CONDITIONAL VIDEO SYNTHESIS FOR IMPLICIT PREJUDICE ASSESSMENT: Generative Adversarial Networks (GANs) [14] have revolutionized visual data synthesis, with recent style-based generative models boasting some of the most realistic synthetic imagery to date as well as arbitrary modification of visual attributes, e.g., changing facial attributes or style [15, 16]. Significant progresses have been made also in developing AI models for generating extremely realistic but synthetic videos (e.g. deepfakes) [17, 18] or for conditional image/video generation (i.e. that either create artificial images or videos starting from text descriptions) [19]. However, current techniques for manipulating visual input may not suffice for supporting the assessment of implicit prejudice as we plan in B-FAIR, especially when dealing with complex video sequences where multi-object behaviour and motion information must be taken into account.
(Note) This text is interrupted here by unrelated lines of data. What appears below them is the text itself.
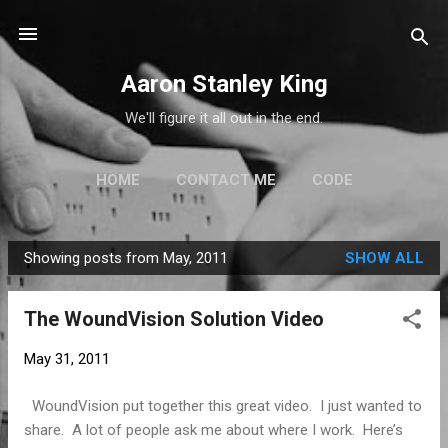
Skip to main content
Aaron Stanley King
We'll figure it all out in the end.
HOME
CONTACT ME
CODE
Showing posts from May, 2011
SHOW ALL
P
o
The WoundVision Solution Video
s
t
May 31, 2011
s
WoundVision put together this great video. I just wanted to
share. A lot of people ask me about where I work. Here’s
QUANTITATIVE ASSESSMENT OF IMPLICIT PREJUDICE: Nowadays the outward expression of prejudice is not socially acceptable and has been replaced by subtle or implicit prejudice, which is assessed with implicit measures. These are experimental paradigms that infer mental associations between concepts (e.g. the association between an ethnic minority and a negative evaluation) from participants’ performance in categorization tasks. The most widely used implicit measure is the Implicit Association Test (IAT) [20]. Considering it within a social perception task requires annotating minority and majority visual stimuli (i.e. salient/stereotypical and neutral/non-stereotypical). However, collecting salient visual contents is not trivial and often requires labor-intensive activity by psychologists, which calls for computer-based methods to automate the process. A few attempts of exploiting AI for IAT (and implicit prejudice) assessment have been proposed in the literature [21,22], but to date there are no methods supporting the automatic generation/collection of visual stimuli as we plan in B-FAIR.